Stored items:
=== Begin Enclosure ===

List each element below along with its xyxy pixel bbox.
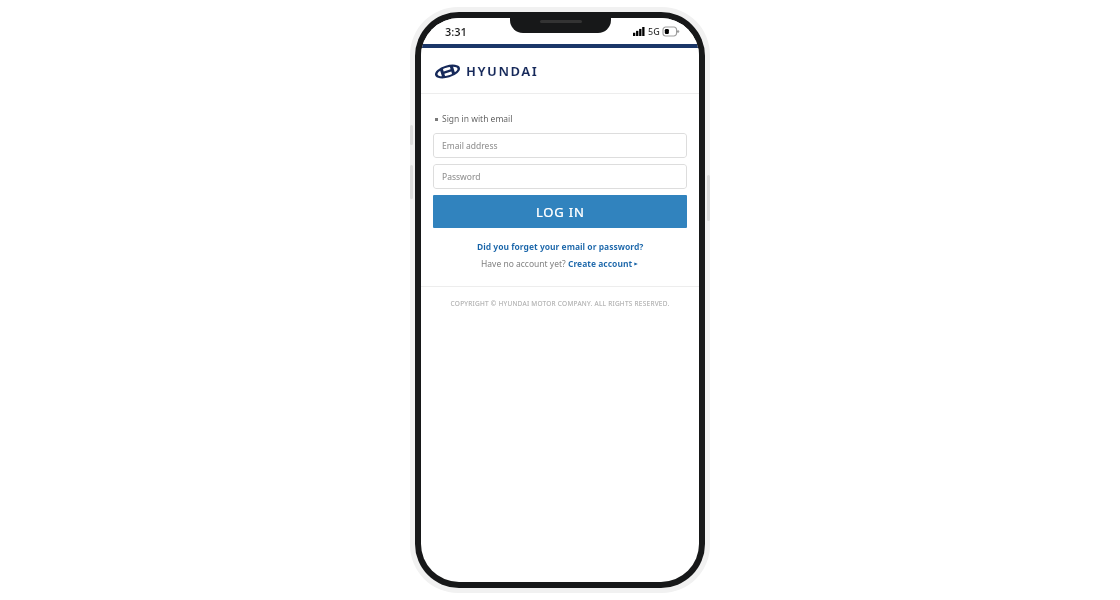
staticText: Create account: [568, 258, 633, 270]
staticText: HYUNDAI: [466, 62, 539, 80]
button[interactable]: Password: [433, 164, 687, 189]
staticText: Email address: [442, 140, 498, 152]
button[interactable]: Create account: [568, 258, 639, 270]
button[interactable]: Email address: [433, 133, 687, 158]
staticText: Have no account yet?: [481, 258, 568, 270]
staticText: 3:31: [445, 24, 467, 39]
staticText: Password: [442, 171, 481, 183]
staticText: Did you forget your email or password?: [477, 241, 644, 253]
staticText: COPYRIGHT © HYUNDAI MOTOR COMPANY. ALL R…: [447, 299, 673, 308]
button[interactable]: Did you forget your email or password?: [421, 241, 699, 253]
staticText: LOG IN: [536, 203, 585, 221]
button[interactable]: LOG IN: [433, 195, 687, 228]
staticText: Sign in with email: [442, 113, 513, 125]
staticText: 5G: [648, 25, 660, 37]
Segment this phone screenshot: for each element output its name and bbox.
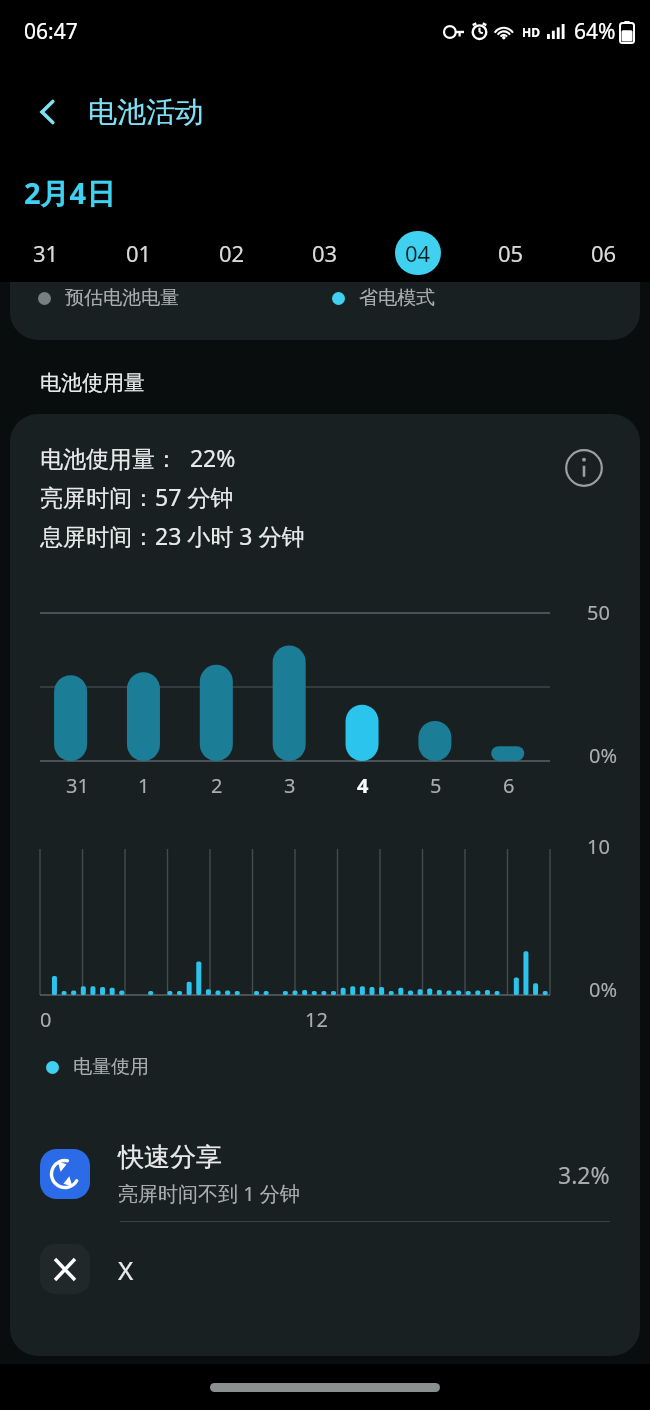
staticText: 64% [574,17,616,46]
staticText: HD [522,24,540,40]
button[interactable]: 快速分享 [10,1127,640,1221]
staticText: 04 [405,238,431,268]
staticText: 4 [357,772,369,799]
staticText: 06:47 [24,17,78,46]
staticText: 亮屏时间不到 1 分钟 [118,1180,300,1207]
staticText: 电池使用量 [40,370,145,396]
staticText: 电量使用 [73,1055,149,1079]
button[interactable]: Info [558,442,610,494]
button[interactable]: X [10,1222,640,1316]
staticText: 2 [211,772,223,799]
staticText: 12 [305,1006,328,1033]
staticText: 预估电池电量 [65,286,179,310]
staticText: 0% [589,976,618,1003]
button[interactable]: Back [20,84,76,140]
button[interactable]: 02 [185,224,278,282]
staticText: 息屏时间：23 小时 3 分钟 [40,520,305,551]
staticText: 10 [587,833,610,860]
staticText: 3 [284,772,296,799]
staticText: 03 [312,238,338,268]
staticText: 2月4日 [24,173,116,213]
staticText: 01 [126,238,152,268]
staticText: 31 [33,238,59,268]
staticText: 5 [430,772,442,799]
button[interactable]: 03 [278,224,371,282]
button[interactable]: 05 [464,224,557,282]
button[interactable]: 预估电池电量 [10,282,640,340]
staticText: 06 [591,238,617,268]
button[interactable]: 31 [0,224,92,282]
staticText: 50 [587,599,610,626]
button[interactable]: 04 [371,224,464,282]
staticText: 31 [66,772,89,799]
button[interactable]: 06 [557,224,650,282]
staticText: 电池使用量： 22% [40,442,236,473]
staticText: 02 [219,238,245,268]
staticText: 亮屏时间：57 分钟 [40,481,234,512]
staticText: 3.2% [558,1159,610,1190]
staticText: 省电模式 [359,286,435,310]
staticText: 0% [589,742,618,769]
staticText: 1 [138,772,150,799]
staticText: 快速分享 [118,1141,222,1174]
staticText: 0 [40,1006,52,1033]
button[interactable]: 01 [92,224,185,282]
staticText: 6 [503,772,515,799]
staticText: X [118,1252,134,1287]
staticText: 电池活动 [88,94,204,131]
staticText: 05 [498,238,524,268]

=== End Enclosure ===

◆ Work order
No picture belongs in the copy. Print every entry above exactly as it stands.

◆ Solution
List each element below along with its xyxy pixel bbox.
staticText: Create account: [568, 258, 633, 270]
staticText: HYUNDAI: [466, 62, 539, 80]
button[interactable]: Password: [433, 164, 687, 189]
staticText: Email address: [442, 140, 498, 152]
button[interactable]: Create account: [568, 258, 639, 270]
button[interactable]: Email address: [433, 133, 687, 158]
staticText: Have no account yet?: [481, 258, 568, 270]
staticText: 3:31: [445, 24, 467, 39]
staticText: Password: [442, 171, 481, 183]
staticText: Did you forget your email or password?: [477, 241, 644, 253]
staticText: COPYRIGHT © HYUNDAI MOTOR COMPANY. ALL R…: [447, 299, 673, 308]
button[interactable]: Did you forget your email or password?: [421, 241, 699, 253]
staticText: LOG IN: [536, 203, 585, 221]
button[interactable]: LOG IN: [433, 195, 687, 228]
staticText: Sign in with email: [442, 113, 513, 125]
staticText: 5G: [648, 25, 660, 37]
Segment this phone screenshot: for each element output its name and bbox.
staticText: 64% [574,17,616,46]
staticText: HD [522,24,540,40]
button[interactable]: 快速分享 [10,1127,640,1221]
staticText: 04 [405,238,431,268]
staticText: 4 [357,772,369,799]
staticText: 06:47 [24,17,78,46]
staticText: 亮屏时间不到 1 分钟 [118,1180,300,1207]
staticText: 电池使用量 [40,370,145,396]
staticText: 电量使用 [73,1055,149,1079]
button[interactable]: Info [558,442,610,494]
button[interactable]: X [10,1222,640,1316]
staticText: 2 [211,772,223,799]
staticText: 12 [305,1006,328,1033]
staticText: 预估电池电量 [65,286,179,310]
staticText: 0% [589,976,618,1003]
button[interactable]: Back [20,84,76,140]
button[interactable]: 02 [185,224,278,282]
staticText: 息屏时间：23 小时 3 分钟 [40,520,305,551]
staticText: 10 [587,833,610,860]
staticText: 3 [284,772,296,799]
staticText: 03 [312,238,338,268]
staticText: 2月4日 [24,173,116,213]
staticText: 01 [126,238,152,268]
staticText: 31 [33,238,59,268]
staticText: 5 [430,772,442,799]
button[interactable]: 03 [278,224,371,282]
button[interactable]: 05 [464,224,557,282]
button[interactable]: 预估电池电量 [10,282,640,340]
staticText: 06 [591,238,617,268]
button[interactable]: 31 [0,224,92,282]
staticText: 50 [587,599,610,626]
button[interactable]: 04 [371,224,464,282]
staticText: 31 [66,772,89,799]
button[interactable]: 06 [557,224,650,282]
staticText: 电池使用量： 22% [40,442,236,473]
staticText: 02 [219,238,245,268]
staticText: 亮屏时间：57 分钟 [40,481,234,512]
staticText: 3.2% [558,1159,610,1190]
staticText: 省电模式 [359,286,435,310]
staticText: 0% [589,742,618,769]
staticText: 1 [138,772,150,799]
staticText: 快速分享 [118,1141,222,1174]
staticText: 0 [40,1006,52,1033]
button[interactable]: 01 [92,224,185,282]
staticText: 6 [503,772,515,799]
staticText: X [118,1252,134,1287]
staticText: 电池活动 [88,94,204,131]
staticText: 05 [498,238,524,268]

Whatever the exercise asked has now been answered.